Fully Furnished

Traditionally, Japanese realtors are wary of renting apartments to foreigners. For one, foreigners don’t tend to stick around too long. Secondly, foreigners will rarely know a local (Japanese) person well enough to secure them as a guarantor. Thirdly, foreigners sometimes don’t speak Japanese well enough to handle the transaction. Fourthly, many foreigners are appalled by the Japanese custom of “key money.” Why bother when it’ll be a headache for everyone involved? Savvy realtors, however, know that there’s a large, profitable market out there for foreigners in need of accommodation in Japan. So they hire an English-speaking liaison. They advertise in the English-language websites. They work around that pesky “key money” issue. They waive the need for a guarantor. To sweeten the pot further, they advertise their apartments as “fully furnished,” knowing that a person on a working holiday dreads the idea of having to deal with a bed when they’re moving back home. 

I’ve lived in 3 apartments in Japan, all of them “fully furnished,” and I’ve come to learn that “fully furnished” can mean different things. Were someone to ask me how I’d define “fully furnished,” I might list off appliances: microwave, stove, refrigerator, washing machine, dryer and oven. I’d then list some furniture: bed, couch, dining table, table, and chairs. If I were being greedy, I might include a TV/DVD player, vacuum, iron, a bookcase and curtains. Then I’d turn red because Japanese apartments don’t include beds, silly! They include futons. And an inexpensive Japanese apartment won’t include an oven, either. Or a counter. Or a stove with more than two burners. Or dryers. It will, however, include a balcony to dry your clothes, a charming well in the floor for shoe storage and a plastic stool-and-bowl set with which to conduct your Japanese-style evening bath.

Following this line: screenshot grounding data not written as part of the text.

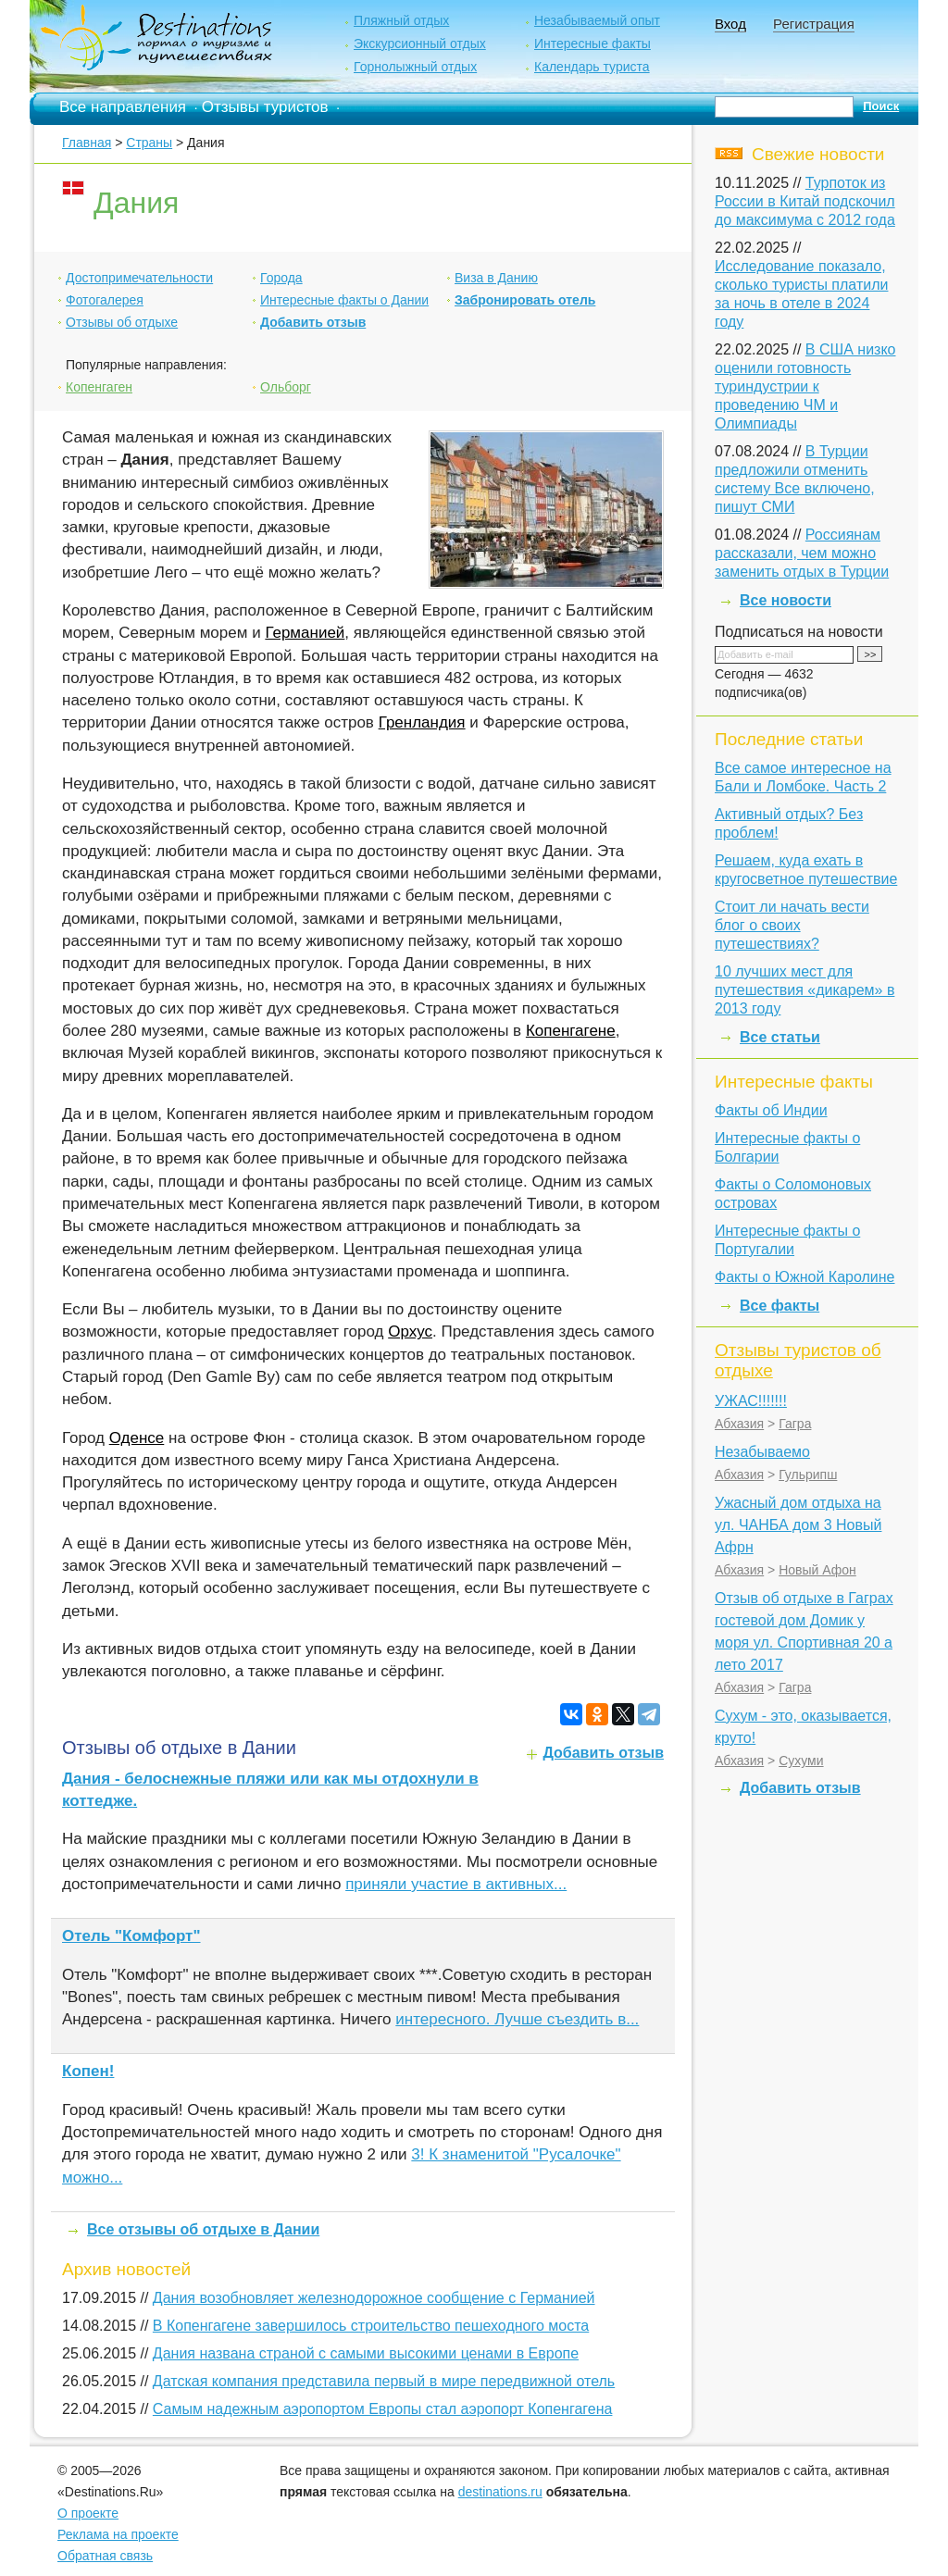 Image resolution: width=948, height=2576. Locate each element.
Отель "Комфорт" (131, 1936)
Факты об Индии (771, 1110)
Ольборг (285, 387)
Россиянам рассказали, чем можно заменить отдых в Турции (802, 553)
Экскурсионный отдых (420, 43)
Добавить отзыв (313, 322)
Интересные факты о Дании (344, 299)
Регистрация (813, 23)
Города (281, 277)
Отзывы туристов (265, 107)
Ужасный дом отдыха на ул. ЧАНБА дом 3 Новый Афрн (798, 1525)
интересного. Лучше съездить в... (517, 2019)
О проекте (87, 2513)
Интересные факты (592, 43)
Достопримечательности (139, 277)
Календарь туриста (592, 66)
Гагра (795, 1423)
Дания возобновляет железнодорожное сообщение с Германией (374, 2298)
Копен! (88, 2071)
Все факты (779, 1305)
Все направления (122, 107)
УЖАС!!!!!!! (751, 1401)
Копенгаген (99, 387)
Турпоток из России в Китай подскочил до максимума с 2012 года (805, 201)
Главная (86, 142)
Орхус (410, 1331)
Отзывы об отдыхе (122, 322)
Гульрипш (808, 1474)
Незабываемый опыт (597, 20)
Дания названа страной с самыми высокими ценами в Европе (366, 2353)
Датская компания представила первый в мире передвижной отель (384, 2381)
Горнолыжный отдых (415, 66)
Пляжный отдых (401, 20)
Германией (304, 632)
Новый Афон (817, 1569)
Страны (149, 142)
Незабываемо (762, 1452)
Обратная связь (105, 2555)
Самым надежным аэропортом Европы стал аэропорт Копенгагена (383, 2409)
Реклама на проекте (118, 2534)
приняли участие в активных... (456, 1884)
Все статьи (780, 1037)
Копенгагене (571, 1030)
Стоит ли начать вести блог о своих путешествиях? (792, 925)
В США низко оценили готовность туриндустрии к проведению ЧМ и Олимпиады (805, 386)
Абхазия (739, 1423)
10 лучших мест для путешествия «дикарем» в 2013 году (804, 990)
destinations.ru (500, 2491)
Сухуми (801, 1760)
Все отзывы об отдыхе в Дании (203, 2229)
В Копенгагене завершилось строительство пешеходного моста (371, 2325)
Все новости (785, 600)
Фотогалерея (104, 299)
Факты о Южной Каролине (805, 1277)
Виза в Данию (496, 277)
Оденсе (137, 1438)
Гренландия (422, 722) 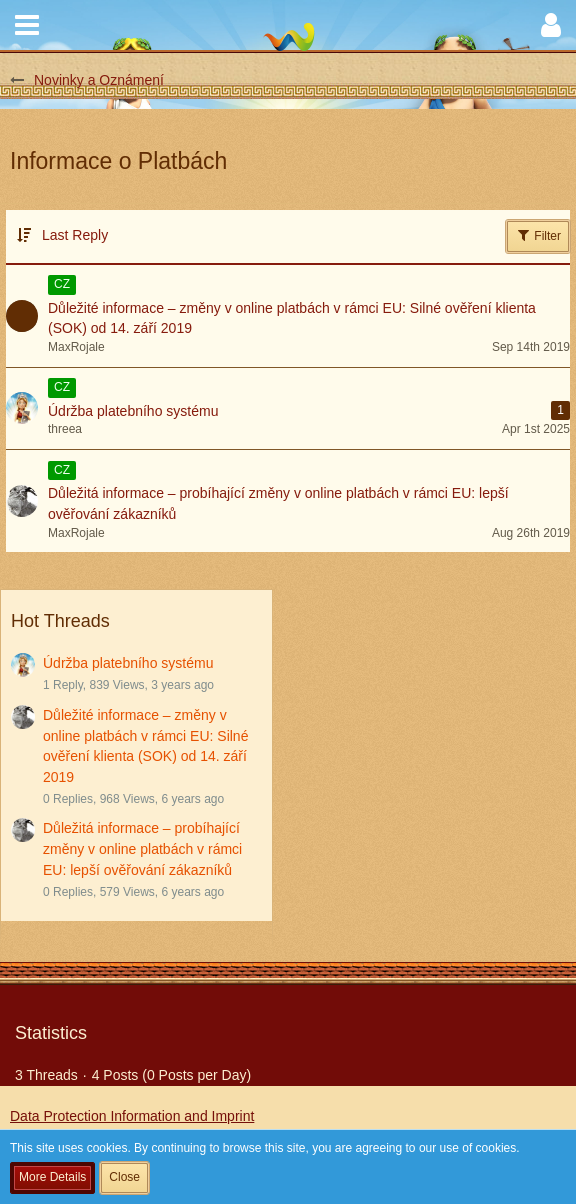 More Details (52, 1177)
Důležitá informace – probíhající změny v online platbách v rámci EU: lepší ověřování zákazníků (142, 848)
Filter (538, 235)
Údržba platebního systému (128, 663)
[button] (27, 25)
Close (124, 1177) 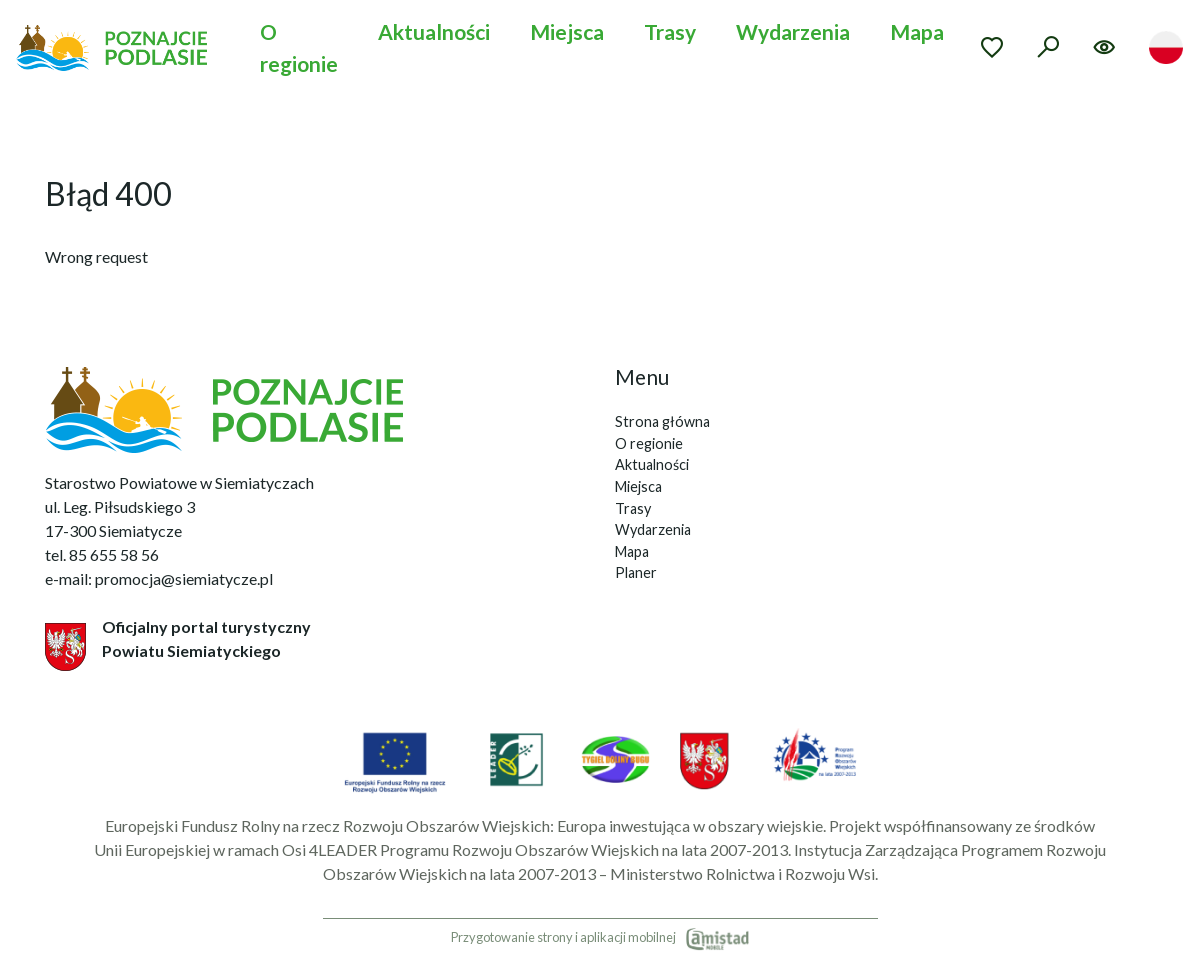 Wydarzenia (793, 31)
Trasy (670, 31)
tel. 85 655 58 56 (102, 554)
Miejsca (567, 31)
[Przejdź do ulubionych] (992, 47)
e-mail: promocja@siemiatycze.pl (159, 578)
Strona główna (662, 421)
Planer (636, 572)
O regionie (299, 47)
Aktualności (434, 31)
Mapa (917, 31) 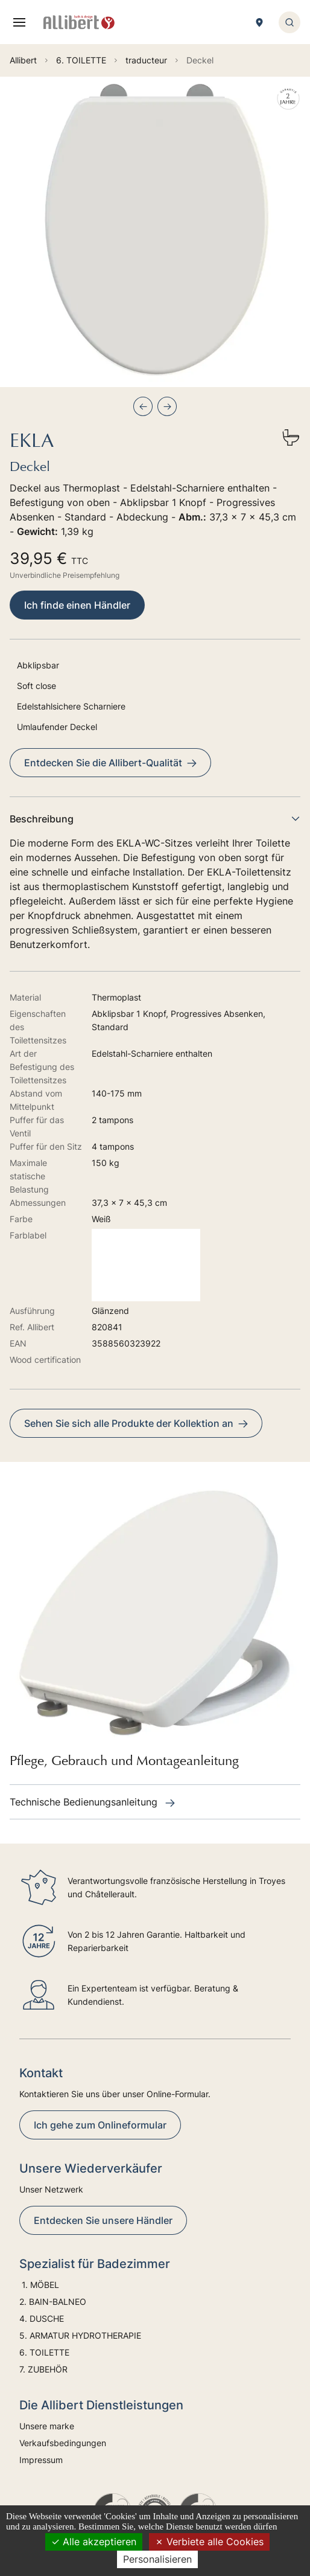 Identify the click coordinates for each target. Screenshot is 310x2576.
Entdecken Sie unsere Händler (103, 2220)
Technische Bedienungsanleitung (92, 1802)
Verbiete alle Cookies (209, 2542)
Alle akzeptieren (93, 2542)
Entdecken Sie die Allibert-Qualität (110, 763)
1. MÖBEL (39, 2285)
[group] (155, 232)
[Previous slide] (143, 406)
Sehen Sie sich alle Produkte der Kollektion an (136, 1423)
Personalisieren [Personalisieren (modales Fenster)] (157, 2559)
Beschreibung (155, 819)
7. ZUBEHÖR (43, 2369)
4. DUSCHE (42, 2318)
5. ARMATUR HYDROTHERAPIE (80, 2335)
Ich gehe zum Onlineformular (100, 2125)
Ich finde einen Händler (77, 605)
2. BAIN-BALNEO (52, 2301)
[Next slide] (167, 406)
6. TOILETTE (44, 2352) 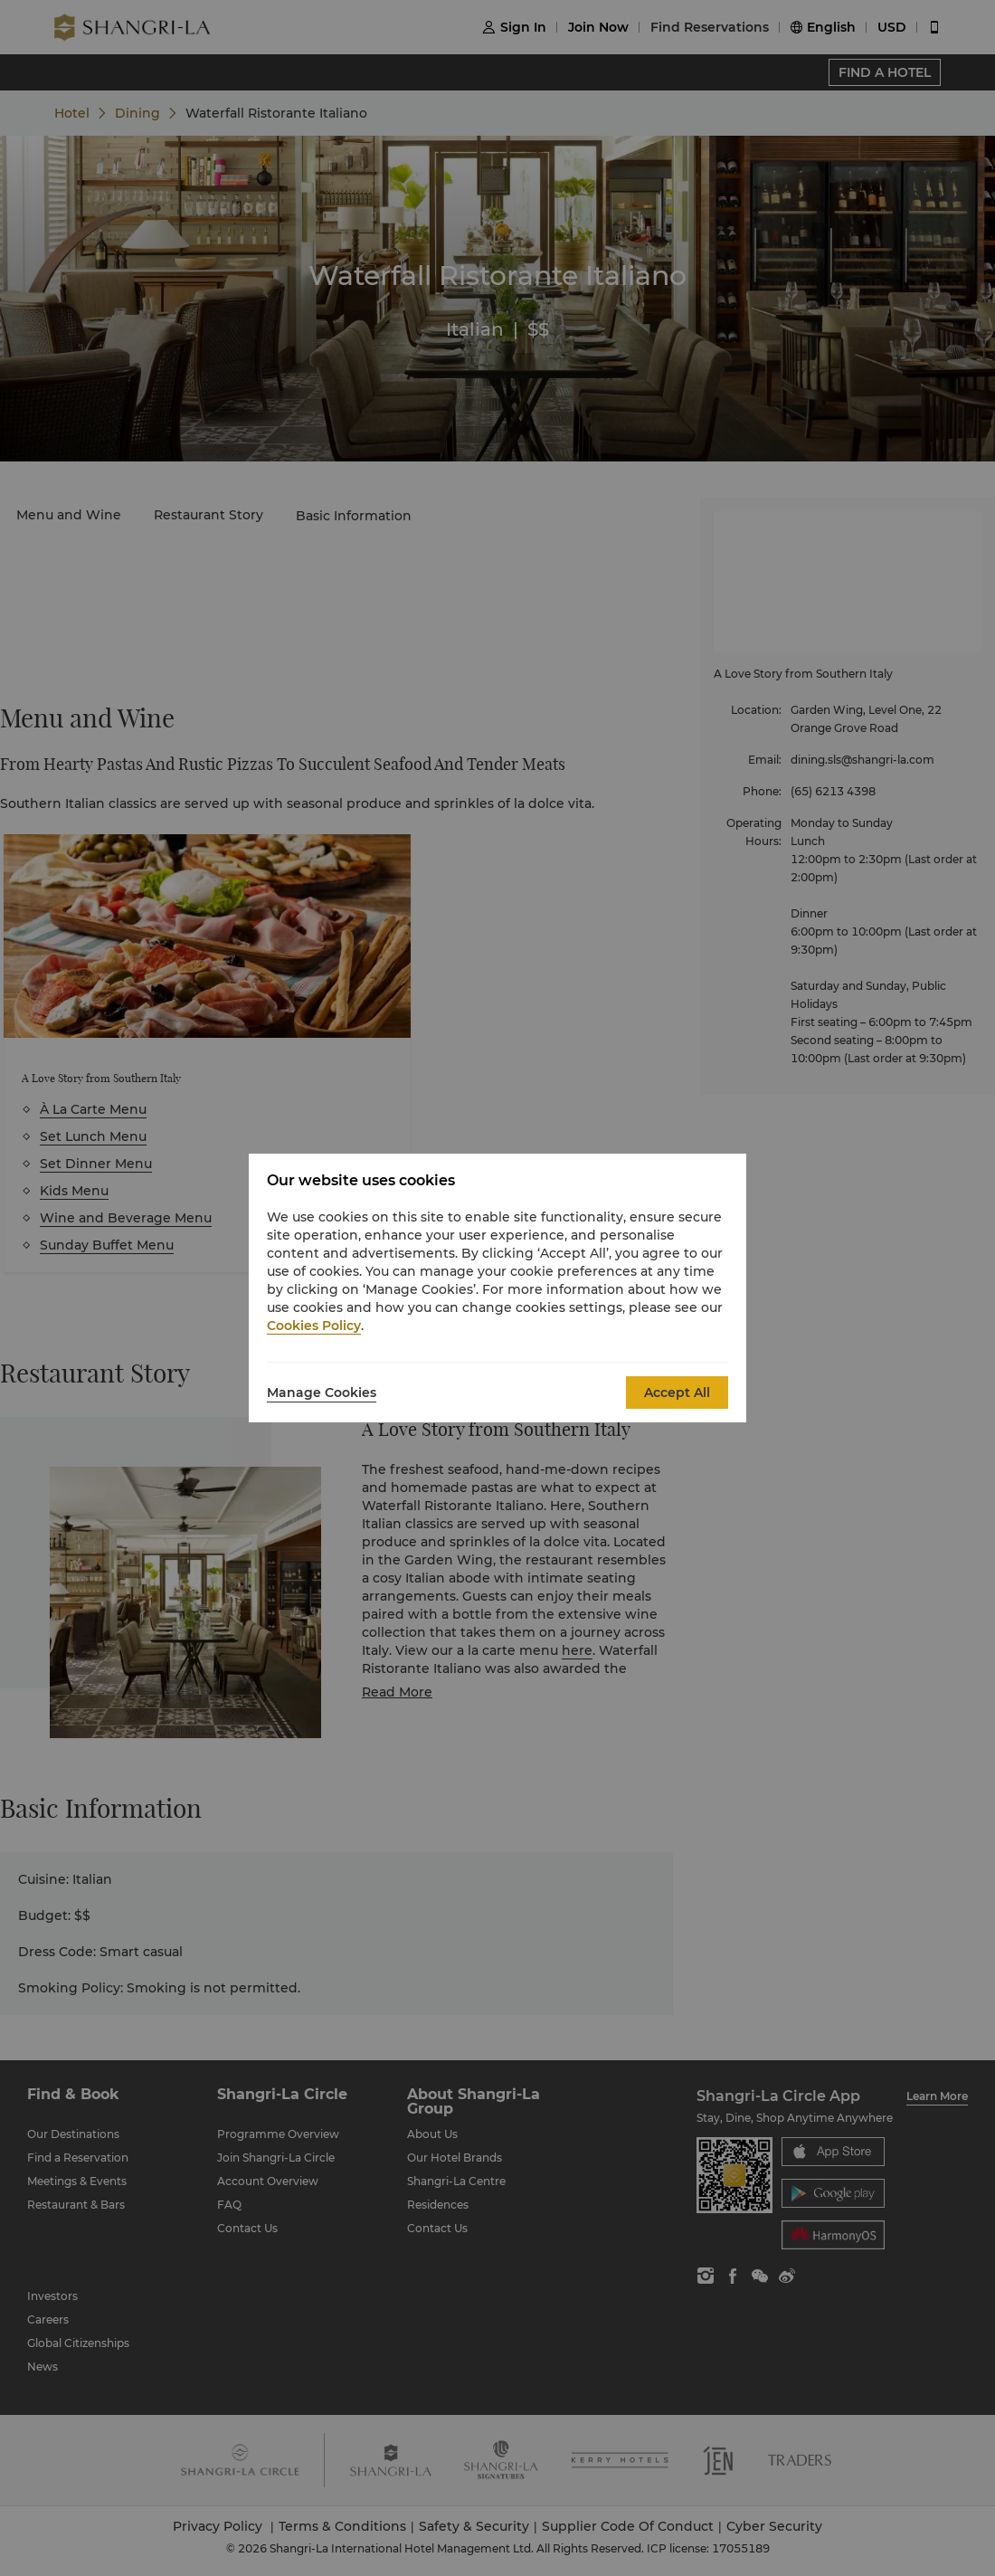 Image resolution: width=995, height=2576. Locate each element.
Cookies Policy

My first apartment was arranged through my school’s housing company, which, of course, caters to its foreign employees. Those apartments did have beds, as well as large dressers, a table, a short bookcase, and the usual appliances. They also included Western-style toilets; the flusher printed on either side with the Kanji for “big” and “small.” When I moved, I chose not to stay with that housing company. Instead, I went with a Japanese firm I’d seen advertised online that, again, catered almost unabashedly to foreigners. That said, it was markedly more Japanese in design: we got the appliances and basic furniture but the toilet, shower and sink were all in separate rooms and there were no beds – just stacks of used futons. We did, on the other hand, get all kitchenware included in the rental fee. Cutting boards, plates, bowls, silverware, chopsticks, blender, rice cooker, potato peelers, measuring spoons – you name it, we got it. It was both a relief and an agony to leave the whole kitchen kit behind. On one hand, we didn’t have to take it with us. On the other, we’d have to buy the whole lot all over again. And I’d happened to like that rice cooker. Bah. 

Our apartment here in Akacho came “fully furnished” as well but according to our landlord Matsubara-san, “fully furnished” means a giant sofa, short barstools, a refrigerator, a heater, a rotating fan, and a long plastic table that takes up most of the kitchen/living room like a Viking buffet. Thus, no beds, no futons, no TV, no garbage can, and no microwave. And that’s cool; for the man who helped me get my internet set up in 3 weeks, I’d live without a toilet. 

Plus, there is this: 

Forget the microwave – this here is your sweet deal. As for the long table in the living room, it is draped in the turquoise and gold elephant-printed table cloth I bought last year in Thailand and as for the beds, Sean and I are heading to IKEA tomorrow. A new one just opened up over in Osaka City, much closer than the one in Kobe, and we look forward to having an excuse for chucking the old, grisly futons once and for all.

0 Replies to “Fully Furnished”

  1. You’re so lucky! I mean, you have your own private personal water dispenser!! Gosh, I need to find a tobacco vending machine for my new aparto (but without taspo)

  2. I recently picked up an apartment in downtown Tokyo, near Shinjuku Station. It took me one straight month and 4 real estate agencies to find and get into the kind of place I was looking for.